AI-Powered Podcast Search
A self-hosted web application that makes your favorite podcasts searchable and queryable through AI. Track podcasts via RSS, automatically transcribe episodes, and use semantic search with local LLMs to discover content across your entire podcast library.
Production Ready! All core features are implemented and working. The application provides full RAG-powered semantic search with interactive transcript playback.
- RSS Feed Management: Subscribe to podcasts via RSS with automatic episode discovery
- Episode Import: Extracts metadata, cover art, and audio following PSP-1 spec
- Daily Refresh: Automatically checks for new episodes
- Background Jobs: Solid Queue handles imports, transcription, and scheduled tasks
- Automatic Transcription: Self-hosted Whisper generates timestamped JSON transcripts
- Transcript Chunking: Automatically segments transcripts into searchable chunks
- Vector Embeddings: Generates semantic embeddings using sentence-transformers
- Ad Detection: LLM-powered advertisement detection with confidence scores
- Flexible Pipeline: Composable processing steps (download → transcribe → chunk → detect ads → embed)
- Semantic Search: Vector similarity search using SQLite with neighbor gem
- RAG (Retrieval Augmented Generation): LLM generates answers with citations
- Local LLM Integration: Works with Ollama (qwen2.5:7b, llama3.2, etc.)
- LLM Tool Calling: AI can request additional context when needed (up to 3 iterations)

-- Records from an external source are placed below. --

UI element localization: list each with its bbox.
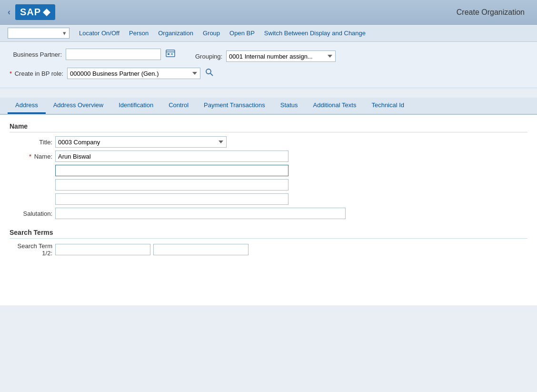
toolbar-dropdown[interactable]: ▾ — [8, 28, 70, 39]
title-label: Title: — [10, 139, 52, 146]
name-row-2 — [10, 165, 527, 176]
title-row: Title: 0003 Company — [10, 136, 527, 148]
tab-identification[interactable]: Identification — [111, 98, 161, 114]
back-button[interactable]: ‹ — [8, 7, 10, 17]
grouping-select[interactable]: 0001 Internal number assign... — [226, 50, 336, 62]
tab-payment-transactions[interactable]: Payment Transactions — [196, 98, 273, 114]
tab-technical-id[interactable]: Technical Id — [364, 98, 412, 114]
toolbar: ▾ Locator On/Off Person Organization Gro… — [0, 25, 537, 42]
name-input-2[interactable] — [55, 165, 288, 176]
name-input-4[interactable] — [55, 193, 288, 205]
svg-line-7 — [210, 73, 213, 76]
sap-logo: SAP — [15, 4, 55, 20]
bp-role-select[interactable]: 000000 Business Partner (Gen.) — [67, 68, 200, 79]
name-section-header: Name — [10, 122, 527, 132]
svg-marker-0 — [43, 9, 50, 16]
salutation-row: Salutation: — [10, 208, 527, 219]
name-required-star: * — [29, 153, 31, 160]
svg-point-6 — [206, 69, 211, 74]
grouping-label: Grouping: — [195, 53, 222, 60]
svg-rect-5 — [171, 54, 173, 55]
tabs-bar: Address Address Overview Identification … — [0, 98, 537, 115]
business-partner-label: Business Partner: — [10, 51, 62, 58]
search-term-inputs — [55, 244, 249, 255]
toolbar-switch-btn[interactable]: Switch Between Display and Change — [264, 30, 366, 37]
toolbar-locator-btn[interactable]: Locator On/Off — [79, 30, 119, 37]
chevron-down-icon: ▾ — [63, 30, 66, 37]
toolbar-person-btn[interactable]: Person — [129, 30, 149, 37]
tab-status[interactable]: Status — [273, 98, 306, 114]
page-title: Create Organization — [55, 8, 529, 17]
bp-role-row: * Create in BP role: 000000 Business Par… — [10, 68, 527, 79]
tab-additional-texts[interactable]: Additional Texts — [306, 98, 364, 114]
business-partner-icon-btn[interactable] — [165, 49, 176, 60]
header: ‹ SAP Create Organization — [0, 0, 537, 25]
tab-address-overview[interactable]: Address Overview — [46, 98, 111, 114]
search-terms-section: Search Terms Search Term 1/2: — [10, 229, 527, 257]
svg-rect-1 — [166, 50, 175, 57]
title-select[interactable]: 0003 Company — [55, 136, 227, 148]
search-icon — [205, 68, 214, 77]
name-input-3[interactable] — [55, 179, 288, 191]
tab-address[interactable]: Address — [8, 98, 46, 114]
grouping-row: Grouping: 0001 Internal number assign... — [195, 50, 336, 62]
name-label: * Name: — [10, 153, 52, 160]
search-term-row: Search Term 1/2: — [10, 242, 527, 257]
toolbar-open-bp-btn[interactable]: Open BP — [229, 30, 255, 37]
toolbar-organization-btn[interactable]: Organization — [158, 30, 193, 37]
sap-diamond-icon — [43, 9, 50, 16]
search-terms-header: Search Terms — [10, 229, 527, 239]
name-row-1: * Name: — [10, 151, 527, 162]
name-row-3 — [10, 179, 527, 191]
required-star: * — [10, 70, 12, 77]
name-input-1[interactable] — [55, 151, 288, 162]
toolbar-group-btn[interactable]: Group — [203, 30, 220, 37]
svg-rect-3 — [168, 53, 169, 55]
bp-role-label: * Create in BP role: — [10, 70, 63, 77]
business-partner-row: Business Partner: — [10, 49, 176, 60]
salutation-label: Salutation: — [10, 210, 52, 217]
content-area: Name Title: 0003 Company * Name: — [0, 115, 537, 305]
business-partner-input[interactable] — [66, 49, 161, 60]
business-partner-icon — [166, 49, 175, 58]
form-area: Business Partner: Grouping: 0001 Interna… — [0, 42, 537, 88]
svg-rect-4 — [171, 53, 173, 54]
search-term-1-input[interactable] — [55, 244, 150, 255]
search-term-2-input[interactable] — [153, 244, 249, 255]
search-term-label: Search Term 1/2: — [10, 242, 52, 257]
search-bp-role-btn[interactable] — [204, 68, 215, 79]
salutation-input[interactable] — [55, 208, 346, 219]
name-row-4 — [10, 193, 527, 205]
tab-control[interactable]: Control — [161, 98, 196, 114]
name-section: Name Title: 0003 Company * Name: — [10, 122, 527, 219]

- Weighted Search Results: Title matches boosted 3x, descriptions 2x for better relevance
- Context-Aware Search: Search within episode, podcast, or across all podcasts
- Inline Search Results: Turbo-powered search with loading indicators
- CLI Query Tool: Command-line interface for querying transcripts
- Live Transcript Highlighting: Synchronized with audio playback
- Click-to-Seek: Click any transcript chunk to jump to that timestamp
- Search Result Navigation: Click search results to jump directly to relevant audio
- HTTP Range Requests: Efficient audio seeking without buffering entire file
- Dual Highlight Modes: Different styles for navigation vs playback tracking
- Smart Scrolling: Auto-scroll transcript without interfering with page navigation
- Web Interface: Modern Bootstrap 5 UI with Hotwire/Turbo
- Audio Player: HTML5 player with timestamp deep linking
- Search UI: Contextual search boxes embedded in relevant pages
- Responsive Design: Works on desktop and mobile
- Advanced Search Features: Filter by date, podcast, keywords
- Search History: Track and revisit previous searches
- Saved Searches: Bookmark frequently used queries
- Episode Cross-Linking: Discover related episodes and topics
- Speaker Diarization: Identify different speakers in episodes
- Multi-Language Support: Transcribe and search non-English podcasts
- Export Features: Export transcripts, search results, or citations
- API Access: RESTful API for programmatic access
- Docker Deployment: One-command deployment with Docker Compose
- Find specific discussions or topics across hundreds of episodes
- Research what multiple podcasts have said about a particular subject
- Build a personal, searchable podcast knowledge base
- Discover connections between episodes and topics
- Jump directly to relevant moments in podcast episodes
- Follow along with transcripts synchronized to audio playback
- Backend: Ruby on Rails 8
- Database: SQLite with vector search (neighbor + sqlite-vec)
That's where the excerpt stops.